The bedside lamp threw a feeble light, tinged rose by the silk shade. She straddled him, thighs pressed tightly against his hips, back arched in ecstasy. He gazed up at her and ran his hands across the downy softness of her belly. “I love you, Valerie.”

She bent down to him and touched his face. “Please don't. I don't think I could bear it if I fell in love with you.”

His hands cupped her breasts, the taut nipples. “I think you are now … a little bit.”

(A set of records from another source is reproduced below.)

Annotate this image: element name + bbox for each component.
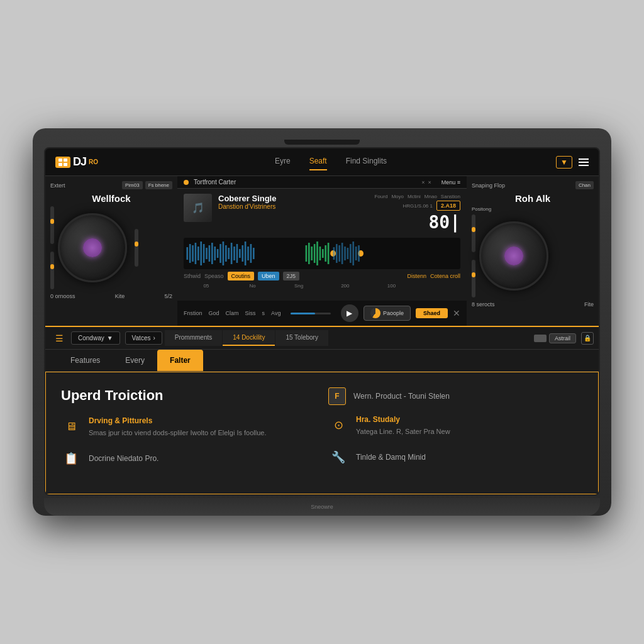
- svg-rect-0: [58, 158, 62, 162]
- feature-item-2: 📋 Docrine Niedato Pro.: [61, 448, 316, 469]
- logo-text: DJ: [73, 155, 86, 169]
- left-deck-bottom-left: 0 ornooss: [50, 293, 75, 299]
- svg-rect-18: [225, 245, 227, 262]
- left-platter[interactable]: [58, 213, 127, 282]
- svg-rect-11: [206, 248, 208, 259]
- track-meta-3: Mctini: [408, 194, 421, 199]
- feature-icon-2: 📋: [61, 448, 81, 469]
- svg-rect-28: [253, 248, 255, 259]
- feature-icon-3: F: [328, 387, 346, 405]
- logo-sub: RO: [89, 158, 98, 165]
- toggle-switch[interactable]: [534, 335, 547, 342]
- browser-menu-icon[interactable]: ☰: [50, 333, 69, 343]
- svg-rect-48: [355, 247, 357, 260]
- left-side-controls: [135, 229, 138, 267]
- svg-rect-26: [247, 247, 249, 260]
- feature-item-3: F Wern. Product - Touni Stelen: [328, 387, 583, 405]
- svg-rect-44: [344, 247, 346, 260]
- svg-rect-7: [195, 243, 197, 264]
- feature-item-4-desc: Yatega Line. R, Sater Pra New: [356, 426, 450, 437]
- feature-item-5-text: Tinlde & Damq Minid: [356, 453, 426, 462]
- tag-btn-1[interactable]: Coutins: [228, 272, 255, 280]
- svg-rect-29: [306, 245, 308, 262]
- logo-icon: [55, 157, 70, 168]
- svg-rect-24: [242, 245, 243, 262]
- feature-tab-features[interactable]: Features: [58, 350, 113, 371]
- svg-rect-49: [358, 245, 360, 262]
- browser-tab-3[interactable]: 15 Tolebory: [275, 330, 328, 346]
- center-close-btns: × ×: [421, 179, 431, 186]
- browser-nav: ☰ Condway ▼ Vatces › Prommments 14 Docki…: [45, 327, 599, 350]
- progress-label: HRG1/S.06 1: [402, 203, 433, 209]
- svg-rect-22: [236, 244, 238, 263]
- right-slider-1[interactable]: [472, 214, 475, 252]
- track-bpm: 80|: [428, 212, 460, 233]
- center-header-menu[interactable]: Menu ≡: [441, 179, 460, 186]
- right-deck-btn[interactable]: Chan: [575, 181, 594, 189]
- left-deck-label: Extert: [50, 182, 65, 189]
- feature-item-5: 🔧 Tinlde & Damq Minid: [328, 447, 583, 467]
- svg-rect-8: [197, 247, 199, 260]
- svg-rect-23: [239, 249, 241, 258]
- feature-tab-falter[interactable]: Falter: [157, 350, 203, 371]
- astrail-button[interactable]: Astrail: [549, 333, 576, 343]
- browser-dropdown-2[interactable]: Vatces ›: [125, 331, 162, 345]
- browser-tab-1[interactable]: Prommments: [165, 330, 222, 346]
- filter-icon-btn[interactable]: ▼: [556, 156, 572, 169]
- browser-dropdown-1[interactable]: Condway ▼: [71, 331, 120, 345]
- track-info: 🎵 Coberer Single Danstion d'Vistriners F…: [177, 189, 467, 238]
- left-deck-bpm: 5/2: [164, 293, 172, 299]
- left-deck-btn2[interactable]: Fs bhene: [145, 181, 172, 189]
- right-platter[interactable]: [479, 221, 548, 291]
- svg-rect-16: [219, 244, 221, 263]
- feature-main-title: Uperd Troiction: [61, 387, 316, 404]
- right-deck: Snaping Flop Chan Roh Alk Positong 8 ser…: [467, 176, 599, 326]
- start-button[interactable]: Shaed: [416, 308, 448, 318]
- left-slider-1[interactable]: [50, 206, 54, 244]
- feature-icon-5: 🔧: [328, 447, 348, 467]
- feature-item-1: 🖥 Drving & Pitturels Smas jpur icto vien…: [61, 416, 316, 438]
- left-side-slider[interactable]: [135, 229, 138, 267]
- track-meta-1: Fourd: [374, 194, 387, 199]
- center-header: Tortfront Carter × × Menu ≡: [177, 176, 467, 189]
- right-deck-name: Roh Alk: [472, 193, 594, 204]
- svg-rect-10: [203, 244, 205, 263]
- feature-item-3-text: Wern. Product - Touni Stelen: [353, 392, 450, 401]
- svg-rect-2: [58, 163, 62, 166]
- svg-rect-21: [233, 247, 235, 260]
- browser-tab-2[interactable]: 14 Dockility: [223, 330, 275, 346]
- right-snapping-label: Snaping Flop: [472, 182, 505, 189]
- tag-btn-2[interactable]: Uben: [258, 272, 279, 280]
- nav-tab-eyre[interactable]: Eyre: [275, 157, 291, 168]
- left-deck: Extert Pim03 Fs bhene Wellfock: [45, 176, 177, 326]
- svg-rect-40: [333, 247, 335, 260]
- browser-right: Astrail 🔒: [534, 332, 594, 345]
- left-deck-btn1[interactable]: Pim03: [122, 181, 143, 189]
- svg-rect-1: [64, 158, 67, 162]
- left-slider-2[interactable]: [50, 252, 54, 289]
- laptop-notch: [284, 140, 360, 145]
- track-artwork: 🎵: [184, 194, 212, 222]
- close-button[interactable]: ✕: [453, 308, 460, 318]
- pacemaker-btn[interactable]: Paoople: [364, 306, 411, 321]
- lock-icon[interactable]: 🔒: [581, 332, 594, 345]
- tag-btn-3[interactable]: 2J5: [283, 272, 300, 280]
- feature-tab-every[interactable]: Every: [113, 350, 157, 371]
- left-deck-bottom-mid: Kite: [115, 293, 125, 299]
- svg-rect-27: [250, 244, 252, 263]
- track-meta-4: Mnao: [425, 194, 437, 199]
- right-slider-2[interactable]: [472, 260, 475, 297]
- svg-rect-34: [319, 247, 321, 260]
- nav-icons: ▼: [556, 156, 589, 169]
- hamburger-menu[interactable]: [579, 158, 589, 166]
- feature-item-4-title: Hra. Studaly: [356, 415, 450, 424]
- nav-tab-find[interactable]: Find Singlits: [346, 157, 387, 168]
- feature-content: Uperd Troiction 🖥 Drving & Pitturels Sma…: [45, 372, 599, 494]
- app: DJ RO Eyre Seaft Find Singlits ▼: [45, 148, 599, 494]
- feature-item-1-content: Drving & Pitturels Smas jpur icto viend …: [89, 416, 266, 438]
- play-button[interactable]: ▶: [341, 304, 358, 322]
- svg-rect-6: [192, 245, 194, 262]
- dj-section: Extert Pim03 Fs bhene Wellfock: [45, 176, 599, 327]
- nav-tab-seaft[interactable]: Seaft: [309, 157, 327, 168]
- track-meta-5: Sanstion: [441, 194, 460, 199]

“A bit, yes … some. Making love. I'm not made of stone.”

“Christ, no.”

“You touch my heart, Fat Chap. I wish you didn't.” She raised her hips and lay beside him, her face cool against his chest. “The terrible thing about the place where I work is that I will always know where you are … what you're doing … what happens to you. I made a vow with myself that I would never take a fighter pilot for a lover.”

“God's little jest. I wanted to join my father's regiment, the Royal Marines, but the RAF grabbed me out of the Cambridge air squadron. If I had been a marine I never would have met you again. That, my darling Val, is fate for you.”

“Yes,” she whispered, stroking his body lightly with her fingertips. “I know all about fate.”

T
HE SQUADRON FLEW
at twenty-two thousand feet, three thousand feet below and a good way behind the faster Spitfire squadron that had joined them early that morning from North Weald. The smoke from Dunkirk was a thick, greasy black plume twenty miles to the south of them. Sector Control was vectoring them to cross the Belgian coast over Nieuwpoort to intercept the German bombers before they could reach the bridgehead and the nearly defenseless troops jamming the beaches.